**What the task asks**
Pick out all lines with the word "every" from the records that follow.

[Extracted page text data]
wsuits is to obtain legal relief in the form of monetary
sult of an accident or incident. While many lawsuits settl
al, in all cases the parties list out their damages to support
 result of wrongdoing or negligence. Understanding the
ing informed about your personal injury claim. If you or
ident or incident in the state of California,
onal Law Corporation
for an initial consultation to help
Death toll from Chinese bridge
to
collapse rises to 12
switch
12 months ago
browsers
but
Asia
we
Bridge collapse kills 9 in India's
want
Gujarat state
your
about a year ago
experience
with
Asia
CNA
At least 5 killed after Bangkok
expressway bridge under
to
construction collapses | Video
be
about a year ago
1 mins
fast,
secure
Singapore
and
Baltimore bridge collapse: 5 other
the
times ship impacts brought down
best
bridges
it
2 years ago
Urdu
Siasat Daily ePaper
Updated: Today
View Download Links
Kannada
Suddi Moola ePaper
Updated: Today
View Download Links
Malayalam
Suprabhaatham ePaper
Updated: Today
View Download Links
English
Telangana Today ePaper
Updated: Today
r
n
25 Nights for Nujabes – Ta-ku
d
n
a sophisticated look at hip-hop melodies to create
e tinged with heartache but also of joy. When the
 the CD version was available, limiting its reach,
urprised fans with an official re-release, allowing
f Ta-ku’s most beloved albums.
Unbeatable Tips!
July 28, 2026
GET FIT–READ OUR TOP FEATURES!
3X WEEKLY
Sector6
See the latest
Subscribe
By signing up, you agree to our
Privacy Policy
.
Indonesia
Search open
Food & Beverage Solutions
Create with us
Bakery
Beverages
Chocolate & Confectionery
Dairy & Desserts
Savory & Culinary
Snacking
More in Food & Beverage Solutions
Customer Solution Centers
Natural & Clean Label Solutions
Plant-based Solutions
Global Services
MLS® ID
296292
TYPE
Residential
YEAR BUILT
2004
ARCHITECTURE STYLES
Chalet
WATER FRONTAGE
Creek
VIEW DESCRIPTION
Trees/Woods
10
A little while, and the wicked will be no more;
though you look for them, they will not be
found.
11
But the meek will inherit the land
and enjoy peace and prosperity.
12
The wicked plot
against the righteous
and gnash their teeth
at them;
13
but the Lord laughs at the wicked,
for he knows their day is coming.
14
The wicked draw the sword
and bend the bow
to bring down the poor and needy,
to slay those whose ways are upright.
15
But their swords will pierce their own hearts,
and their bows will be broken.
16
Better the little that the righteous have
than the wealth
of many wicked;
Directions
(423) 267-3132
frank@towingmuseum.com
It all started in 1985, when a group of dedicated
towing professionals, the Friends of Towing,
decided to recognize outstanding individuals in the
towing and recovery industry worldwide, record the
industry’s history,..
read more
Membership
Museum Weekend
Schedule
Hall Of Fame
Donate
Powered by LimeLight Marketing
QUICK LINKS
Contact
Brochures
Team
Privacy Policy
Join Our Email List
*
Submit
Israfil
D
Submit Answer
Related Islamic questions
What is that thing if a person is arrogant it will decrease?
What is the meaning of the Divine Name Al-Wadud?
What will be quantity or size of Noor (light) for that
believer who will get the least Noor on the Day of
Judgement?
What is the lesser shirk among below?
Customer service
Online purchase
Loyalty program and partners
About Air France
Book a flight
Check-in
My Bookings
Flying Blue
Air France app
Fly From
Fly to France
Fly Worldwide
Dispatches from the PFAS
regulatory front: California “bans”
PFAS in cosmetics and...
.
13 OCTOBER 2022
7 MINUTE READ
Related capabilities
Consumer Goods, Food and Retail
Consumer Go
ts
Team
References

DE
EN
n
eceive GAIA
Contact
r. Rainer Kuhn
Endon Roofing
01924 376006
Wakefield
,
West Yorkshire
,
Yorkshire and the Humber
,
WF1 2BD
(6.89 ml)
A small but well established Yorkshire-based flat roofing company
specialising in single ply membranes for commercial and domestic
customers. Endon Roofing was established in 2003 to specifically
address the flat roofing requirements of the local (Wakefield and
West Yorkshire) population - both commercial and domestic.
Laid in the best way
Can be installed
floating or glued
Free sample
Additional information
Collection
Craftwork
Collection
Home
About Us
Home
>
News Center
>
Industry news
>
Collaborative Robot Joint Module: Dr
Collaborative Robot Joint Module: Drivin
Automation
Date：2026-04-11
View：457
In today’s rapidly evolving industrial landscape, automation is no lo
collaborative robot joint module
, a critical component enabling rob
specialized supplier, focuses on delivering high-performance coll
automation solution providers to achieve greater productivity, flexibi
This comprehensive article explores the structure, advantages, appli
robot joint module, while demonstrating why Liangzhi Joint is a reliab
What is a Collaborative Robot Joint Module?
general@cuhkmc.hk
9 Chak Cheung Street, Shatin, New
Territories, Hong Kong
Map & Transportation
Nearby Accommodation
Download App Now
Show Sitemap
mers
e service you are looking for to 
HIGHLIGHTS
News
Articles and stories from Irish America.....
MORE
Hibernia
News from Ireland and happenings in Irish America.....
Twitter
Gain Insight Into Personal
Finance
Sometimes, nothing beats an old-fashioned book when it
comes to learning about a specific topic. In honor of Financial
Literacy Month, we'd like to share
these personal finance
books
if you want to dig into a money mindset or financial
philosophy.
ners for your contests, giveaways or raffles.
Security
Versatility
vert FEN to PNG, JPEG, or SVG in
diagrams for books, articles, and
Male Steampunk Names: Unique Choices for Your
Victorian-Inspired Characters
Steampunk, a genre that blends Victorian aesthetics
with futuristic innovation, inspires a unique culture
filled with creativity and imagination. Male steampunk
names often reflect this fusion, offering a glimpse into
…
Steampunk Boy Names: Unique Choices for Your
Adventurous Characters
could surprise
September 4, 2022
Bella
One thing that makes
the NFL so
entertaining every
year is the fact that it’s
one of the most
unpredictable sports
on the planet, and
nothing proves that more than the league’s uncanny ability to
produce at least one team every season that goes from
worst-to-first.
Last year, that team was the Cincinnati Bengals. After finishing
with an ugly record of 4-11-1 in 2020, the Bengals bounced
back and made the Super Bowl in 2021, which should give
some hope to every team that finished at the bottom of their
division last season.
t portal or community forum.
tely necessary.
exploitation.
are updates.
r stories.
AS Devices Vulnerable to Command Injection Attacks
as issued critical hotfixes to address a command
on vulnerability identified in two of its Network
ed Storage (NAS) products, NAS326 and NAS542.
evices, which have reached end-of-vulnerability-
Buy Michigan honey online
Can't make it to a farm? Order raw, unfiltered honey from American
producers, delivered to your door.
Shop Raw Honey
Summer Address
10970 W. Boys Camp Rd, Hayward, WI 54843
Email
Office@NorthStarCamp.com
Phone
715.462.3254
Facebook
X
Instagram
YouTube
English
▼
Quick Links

**Exercise result**
entertaining every
produce at least one team every season that goes from
some hope to every team that finished at the bottom of their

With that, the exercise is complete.